Essa expectativa de compartimentalização não só é irreal como pode ser prejudicial. Ao negar essa integração natural entre o pessoal e o profissional, as empresas muitas vezes criam ambientes onde a vulnerabilidade é vista como fraqueza, e a saúde emocional é ignorada em nome da produtividade. Isso leva ao desgaste, à desumanização das relações de trabalho e ao adoecimento silencioso de muitos profissionais.

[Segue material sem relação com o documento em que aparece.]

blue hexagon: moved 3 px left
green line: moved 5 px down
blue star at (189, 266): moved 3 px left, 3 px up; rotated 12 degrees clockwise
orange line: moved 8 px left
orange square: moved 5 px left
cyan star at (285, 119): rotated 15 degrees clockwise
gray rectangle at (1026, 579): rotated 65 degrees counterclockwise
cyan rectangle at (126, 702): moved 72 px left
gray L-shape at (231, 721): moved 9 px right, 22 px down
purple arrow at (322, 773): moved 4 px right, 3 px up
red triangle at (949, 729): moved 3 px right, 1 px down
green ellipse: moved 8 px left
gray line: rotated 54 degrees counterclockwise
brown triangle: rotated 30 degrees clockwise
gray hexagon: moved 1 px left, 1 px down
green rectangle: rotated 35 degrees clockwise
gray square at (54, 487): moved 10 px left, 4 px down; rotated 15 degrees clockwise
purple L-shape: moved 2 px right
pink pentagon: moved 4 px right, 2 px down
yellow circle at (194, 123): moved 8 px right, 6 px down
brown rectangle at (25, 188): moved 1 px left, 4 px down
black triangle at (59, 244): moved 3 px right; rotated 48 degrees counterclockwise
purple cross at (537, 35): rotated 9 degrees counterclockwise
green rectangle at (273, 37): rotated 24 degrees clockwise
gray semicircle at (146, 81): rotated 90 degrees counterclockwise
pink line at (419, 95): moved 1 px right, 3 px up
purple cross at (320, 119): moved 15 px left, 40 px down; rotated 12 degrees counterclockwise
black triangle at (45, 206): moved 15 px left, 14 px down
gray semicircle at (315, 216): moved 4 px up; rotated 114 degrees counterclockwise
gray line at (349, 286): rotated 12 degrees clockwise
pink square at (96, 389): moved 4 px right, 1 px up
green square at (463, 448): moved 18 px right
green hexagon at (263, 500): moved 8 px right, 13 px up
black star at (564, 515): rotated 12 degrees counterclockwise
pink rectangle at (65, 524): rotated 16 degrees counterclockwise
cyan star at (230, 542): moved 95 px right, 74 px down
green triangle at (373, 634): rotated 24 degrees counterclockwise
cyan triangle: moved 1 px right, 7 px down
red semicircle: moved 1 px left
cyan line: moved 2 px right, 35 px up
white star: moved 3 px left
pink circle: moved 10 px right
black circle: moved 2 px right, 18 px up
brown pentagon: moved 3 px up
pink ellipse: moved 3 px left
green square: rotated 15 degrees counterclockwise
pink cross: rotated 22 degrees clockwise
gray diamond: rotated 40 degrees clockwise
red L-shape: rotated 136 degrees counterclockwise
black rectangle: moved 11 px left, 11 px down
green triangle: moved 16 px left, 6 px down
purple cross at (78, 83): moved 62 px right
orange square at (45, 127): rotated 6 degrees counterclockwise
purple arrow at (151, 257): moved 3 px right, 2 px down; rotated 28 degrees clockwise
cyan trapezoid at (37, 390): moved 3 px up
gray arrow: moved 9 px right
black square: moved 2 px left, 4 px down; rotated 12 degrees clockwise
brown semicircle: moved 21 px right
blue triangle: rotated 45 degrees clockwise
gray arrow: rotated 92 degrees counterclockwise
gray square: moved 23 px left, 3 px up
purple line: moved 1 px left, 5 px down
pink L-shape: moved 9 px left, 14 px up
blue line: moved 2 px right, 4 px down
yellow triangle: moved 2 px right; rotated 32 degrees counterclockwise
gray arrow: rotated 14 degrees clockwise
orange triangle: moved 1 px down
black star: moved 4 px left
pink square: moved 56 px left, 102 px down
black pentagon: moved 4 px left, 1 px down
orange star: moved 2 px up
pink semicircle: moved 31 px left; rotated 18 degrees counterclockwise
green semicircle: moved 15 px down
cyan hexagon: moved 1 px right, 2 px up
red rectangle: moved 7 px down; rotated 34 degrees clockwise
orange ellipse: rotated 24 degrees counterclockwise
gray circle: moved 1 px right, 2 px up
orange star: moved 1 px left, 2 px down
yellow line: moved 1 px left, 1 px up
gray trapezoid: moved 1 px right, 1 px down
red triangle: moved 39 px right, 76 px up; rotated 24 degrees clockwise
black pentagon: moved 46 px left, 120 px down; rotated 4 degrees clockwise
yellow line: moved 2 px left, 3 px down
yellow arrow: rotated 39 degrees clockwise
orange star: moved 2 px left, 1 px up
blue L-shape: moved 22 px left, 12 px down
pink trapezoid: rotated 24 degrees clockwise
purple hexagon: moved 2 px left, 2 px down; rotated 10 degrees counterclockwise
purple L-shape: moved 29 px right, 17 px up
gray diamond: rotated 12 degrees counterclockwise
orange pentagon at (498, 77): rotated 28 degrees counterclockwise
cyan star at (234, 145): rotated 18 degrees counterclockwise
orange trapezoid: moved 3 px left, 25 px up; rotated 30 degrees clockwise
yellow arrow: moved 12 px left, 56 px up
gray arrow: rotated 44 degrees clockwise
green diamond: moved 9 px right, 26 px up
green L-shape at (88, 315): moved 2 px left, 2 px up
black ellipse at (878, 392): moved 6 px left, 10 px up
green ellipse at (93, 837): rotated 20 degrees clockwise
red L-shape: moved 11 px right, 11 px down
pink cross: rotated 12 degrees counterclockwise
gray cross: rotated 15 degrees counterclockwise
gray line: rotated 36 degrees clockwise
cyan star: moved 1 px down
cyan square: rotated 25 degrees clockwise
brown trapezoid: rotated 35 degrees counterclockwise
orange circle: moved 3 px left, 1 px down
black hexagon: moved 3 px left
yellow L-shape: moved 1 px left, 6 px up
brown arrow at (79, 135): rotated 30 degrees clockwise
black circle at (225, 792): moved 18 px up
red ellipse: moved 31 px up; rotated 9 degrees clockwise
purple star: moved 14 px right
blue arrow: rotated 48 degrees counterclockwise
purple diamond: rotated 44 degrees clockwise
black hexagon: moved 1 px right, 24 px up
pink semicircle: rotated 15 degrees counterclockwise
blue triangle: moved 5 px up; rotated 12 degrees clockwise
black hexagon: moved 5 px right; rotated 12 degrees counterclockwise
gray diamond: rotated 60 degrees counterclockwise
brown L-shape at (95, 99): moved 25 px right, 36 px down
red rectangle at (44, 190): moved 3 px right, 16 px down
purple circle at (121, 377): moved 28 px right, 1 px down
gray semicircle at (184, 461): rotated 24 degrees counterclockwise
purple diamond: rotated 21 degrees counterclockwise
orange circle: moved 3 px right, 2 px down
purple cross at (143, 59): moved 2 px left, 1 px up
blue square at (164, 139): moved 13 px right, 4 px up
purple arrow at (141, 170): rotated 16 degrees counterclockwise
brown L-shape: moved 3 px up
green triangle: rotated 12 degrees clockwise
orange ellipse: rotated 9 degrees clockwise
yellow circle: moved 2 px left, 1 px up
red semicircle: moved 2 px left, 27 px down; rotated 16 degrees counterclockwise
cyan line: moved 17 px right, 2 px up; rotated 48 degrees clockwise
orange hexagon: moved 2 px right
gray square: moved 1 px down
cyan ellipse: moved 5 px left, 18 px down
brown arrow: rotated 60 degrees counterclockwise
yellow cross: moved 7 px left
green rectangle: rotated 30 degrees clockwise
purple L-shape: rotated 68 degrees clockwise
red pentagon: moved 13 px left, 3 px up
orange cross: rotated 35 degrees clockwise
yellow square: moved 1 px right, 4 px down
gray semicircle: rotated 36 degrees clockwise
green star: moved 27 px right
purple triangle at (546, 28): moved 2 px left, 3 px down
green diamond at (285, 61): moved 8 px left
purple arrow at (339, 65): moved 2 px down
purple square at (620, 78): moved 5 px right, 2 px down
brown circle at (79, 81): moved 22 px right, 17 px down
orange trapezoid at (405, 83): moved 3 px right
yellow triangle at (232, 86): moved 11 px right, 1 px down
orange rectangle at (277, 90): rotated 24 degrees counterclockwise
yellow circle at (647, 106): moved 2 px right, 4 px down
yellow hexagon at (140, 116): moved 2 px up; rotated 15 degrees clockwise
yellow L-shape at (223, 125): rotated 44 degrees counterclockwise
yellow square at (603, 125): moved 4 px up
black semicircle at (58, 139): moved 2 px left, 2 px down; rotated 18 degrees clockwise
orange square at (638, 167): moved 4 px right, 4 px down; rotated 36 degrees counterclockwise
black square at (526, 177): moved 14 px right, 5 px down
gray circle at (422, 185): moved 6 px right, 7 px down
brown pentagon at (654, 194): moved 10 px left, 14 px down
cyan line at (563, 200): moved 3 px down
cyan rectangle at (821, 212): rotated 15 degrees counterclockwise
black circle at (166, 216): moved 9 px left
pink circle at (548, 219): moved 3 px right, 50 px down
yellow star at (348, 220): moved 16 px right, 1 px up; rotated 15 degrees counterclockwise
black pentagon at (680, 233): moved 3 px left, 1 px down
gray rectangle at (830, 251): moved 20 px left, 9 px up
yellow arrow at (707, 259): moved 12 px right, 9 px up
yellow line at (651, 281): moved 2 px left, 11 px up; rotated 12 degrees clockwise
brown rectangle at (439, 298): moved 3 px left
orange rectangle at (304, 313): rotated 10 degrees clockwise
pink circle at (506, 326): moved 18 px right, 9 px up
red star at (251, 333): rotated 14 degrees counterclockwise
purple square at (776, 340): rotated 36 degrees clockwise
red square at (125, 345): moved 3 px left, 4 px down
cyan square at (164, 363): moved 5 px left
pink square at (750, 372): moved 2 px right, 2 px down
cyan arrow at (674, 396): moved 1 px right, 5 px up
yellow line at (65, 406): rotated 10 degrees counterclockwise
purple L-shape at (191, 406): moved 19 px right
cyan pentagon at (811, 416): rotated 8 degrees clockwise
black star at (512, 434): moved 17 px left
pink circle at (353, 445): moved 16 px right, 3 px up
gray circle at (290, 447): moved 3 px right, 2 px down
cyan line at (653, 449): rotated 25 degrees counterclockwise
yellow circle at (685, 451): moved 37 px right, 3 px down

Por outro lado, organizações mais conscientes estão começando a reconhecer que pessoas felizes, equilibradas e acolhidas emocionalmente produzem mais, se engajam mais e permanecem mais tempo nas empresas. Criar espaços onde os colaboradores possam ser autênticos — e não apenas “funcionários” — é essencial. Isso não significa transformar o ambiente corporativo em uma extensão da vida pessoal, mas sim reconhecer que emoções existem, que a empatia é fundamental e que dar suporte real às pessoas deve ser parte da cultura organizacional.
No fim das contas, integrar e não separar é o caminho mais humano — e mais sustentável. Trabalhar não deveria significar abandonar partes de quem somos, mas sim encontrar formas de sermos inteiros, mesmo dentro de contextos profissionais.